Presently, along the main track, came rushing a hospital train, the carriages succeeding one another like flashes of light, vanishing into perspective with a diminishing roar and leaving in its wake an odour of disinfectants.
Then the train he was on began to move; soldiers along the rails stood at attention; a company of Uhlans cantered along a parallel road, keeping pace with the cars for a while. Then the woods closed in again, thick, shaggy forest land which blotted out the low–hanging sun.
He closed the window, turned and glanced at Karen. She slept. And he lay back in his corner and closed his haggard eyes.
The next time he opened them the light in the car had become very dim.
Twilight purpled the woods and hills; dusk was arriving swiftly.
It was dark when, at a way station, a soldier opened the door, saluted, and lighted the lamp in the compartment. The train lay there a long while; they were unloading horses, cannon and waggons; teams were being harnessed in the dark, guns limbered, cannoniers mounted, all in perfect order and with a quiet celerity and an absence of noise and confusion that fascinated Guild.
Presently, and within a space of time almost incredible, the artillery moved off into the darkness. He could hear the rhythmical trample of horses, the crunch of wheels, sabres rattling, the subdued clank and clatter of a field battery on the march. But he could see no lights, distinguish no loud voices, no bugle–calls. Now and then a clear whistle note sounded; now and then a horse snorted, excited by the open air.
The car in which they were was now detached and sidetracked; the long train backed slowly past and away into the darkness.
And after a while another locomotive came steaming out of the obscurity ahead; he heard them coupling it to the car in which he sat. The jar did not awaken Karen.

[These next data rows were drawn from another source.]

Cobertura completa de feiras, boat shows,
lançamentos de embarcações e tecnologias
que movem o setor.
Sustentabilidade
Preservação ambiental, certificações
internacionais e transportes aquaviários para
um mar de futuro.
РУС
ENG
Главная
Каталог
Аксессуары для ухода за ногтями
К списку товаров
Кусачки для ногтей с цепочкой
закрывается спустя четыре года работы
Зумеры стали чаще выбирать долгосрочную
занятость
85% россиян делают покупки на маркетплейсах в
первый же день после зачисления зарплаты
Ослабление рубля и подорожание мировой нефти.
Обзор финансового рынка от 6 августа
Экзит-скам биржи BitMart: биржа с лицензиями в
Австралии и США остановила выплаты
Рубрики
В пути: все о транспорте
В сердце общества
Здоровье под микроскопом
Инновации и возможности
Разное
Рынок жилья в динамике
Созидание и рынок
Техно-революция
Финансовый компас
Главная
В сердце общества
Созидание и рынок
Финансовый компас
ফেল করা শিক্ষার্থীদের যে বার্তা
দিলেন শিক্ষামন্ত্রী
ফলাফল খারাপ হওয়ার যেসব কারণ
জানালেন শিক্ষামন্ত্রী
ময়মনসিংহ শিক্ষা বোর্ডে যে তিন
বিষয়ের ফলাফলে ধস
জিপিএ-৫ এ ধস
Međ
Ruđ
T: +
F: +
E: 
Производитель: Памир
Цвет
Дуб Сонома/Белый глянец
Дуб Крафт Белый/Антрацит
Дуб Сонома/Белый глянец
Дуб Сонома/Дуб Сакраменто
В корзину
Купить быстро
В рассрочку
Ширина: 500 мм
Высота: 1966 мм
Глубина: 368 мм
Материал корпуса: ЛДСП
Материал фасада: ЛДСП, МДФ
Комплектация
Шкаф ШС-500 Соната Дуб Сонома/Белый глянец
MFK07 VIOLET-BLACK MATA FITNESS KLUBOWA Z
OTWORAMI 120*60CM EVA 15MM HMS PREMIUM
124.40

Presently they were in motion again; the tiled roof of an unlighted railway station glided past the window; stars appeared, trees, a high dark hill to the right.
A military guard came through the corridor, lantern in hand, and told Guild that the car was now entirely empty and at his disposal.
So he rose and went forward where he could look out ahead and see the dull glow of the smokestack and the ruddy light of the furnace.
For a long while he stood there watching the moving silhouettes of engineer and fireman. The sombre red light trembled on the rails and swept the wayside trees or painted with fiery streaks the sides of a cut or glittered along the rocky wet walls of tunnels.